6. Misconceptions, tensions, and open questions
A persistent misconception is that SEI are simply better retrieval systems or more capable tools. Several strands of the literature reject this. Chen argues that generative AI in education should be understood not as isolated utilities but as epistemic infrastructure that mediates teaching and learning (Chen, 9 Apr 2025). OIDA argues that the ceiling on organizational AI is epistemic fidelity, not retrieval fidelity, because semantically relevant content may still fail to distinguish decisions from abandoned hypotheses or questions from settled facts (Bottino et al., 13 Apr 2026). The post-coherence framework likewise shifts analysis from classification to coordination across institutional, computational, and temporal arrangements (Kelly, 7 Aug 2025).

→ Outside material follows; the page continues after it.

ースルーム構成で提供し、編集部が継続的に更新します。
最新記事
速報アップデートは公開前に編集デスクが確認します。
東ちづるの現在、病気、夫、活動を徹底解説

A second tension concerns reflexivity and burden. Arzberger et al. report that reflexive annotating produces richer situated metadata, but also emotional exposure, strategic withdrawal, and discomfort with revealing intimate identity facets (Arzberger et al., 25 Jan 2026). This indicates that SEI designed to preserve standpoint and provenance may also intensify affective and cognitive labor. The tension is not incidental; it is part of the infrastructural politics of whose knowledge is solicited, how, and at what personal cost.

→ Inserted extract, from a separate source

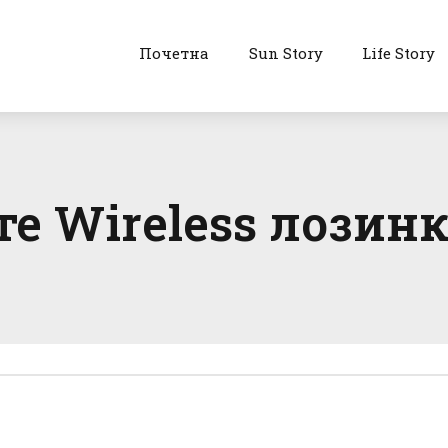
Почетна
Sun Story
Life Story
те Wireless лозинк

A third issue is the difficulty of empirical adjudication. OIDA’s strongest organizational result is explicitly limited by token-budget confounding, with the decisive ablation not yet run (Bottino et al., 13 Apr 2026). TRACE demonstrates real-time common-ground tracking but with modest end-to-end accuracy trade-offs relative to offline conditions (VanderHoeven et al., 12 Mar 2025). Riva’s broader claims about adaptive invisibility and preconscious reshaping are methodologically challenging precisely because infrastructural mediation is designed to remain below awareness (Riva, 19 Jun 2025). These are not refutations of SEI, but they constrain what can presently be established.

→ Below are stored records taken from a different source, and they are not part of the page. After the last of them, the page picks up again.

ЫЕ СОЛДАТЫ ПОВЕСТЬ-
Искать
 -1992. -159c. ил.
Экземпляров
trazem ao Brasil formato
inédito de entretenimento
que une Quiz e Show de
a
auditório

Open directions are already well specified in the literature. Wittenborg identifies expansion of FAIR ground-truth knowledge graphs, automated provenance capture, dynamic governance models for federated SEIs, incentive mechanisms for community curation, and cross-domain SEI mashups as future work (Wittenborg, 6 Mar 2026). Quaresmini et al. call for intersectional and multi-group extensions, adaptive SEI in which real-time indices trigger corrective interventions, and validation of proxy choices against lived experiences of epistemic injustice (Quaresmini et al., 24 Apr 2026). Vogt’s framework implies a further shift toward post-FAIR infrastructures in which knowledge graphs become native decision-support systems through conditional, auditable Action Units (Vogt, 2 May 2026).
Across these formulations, SEI mark a transition in the analysis of knowledge systems: from repositories to infrastructures, from coherence to coordination, from retrieval to epistemic fidelity, and from passive representation to situated, auditable mediation of judgment and action.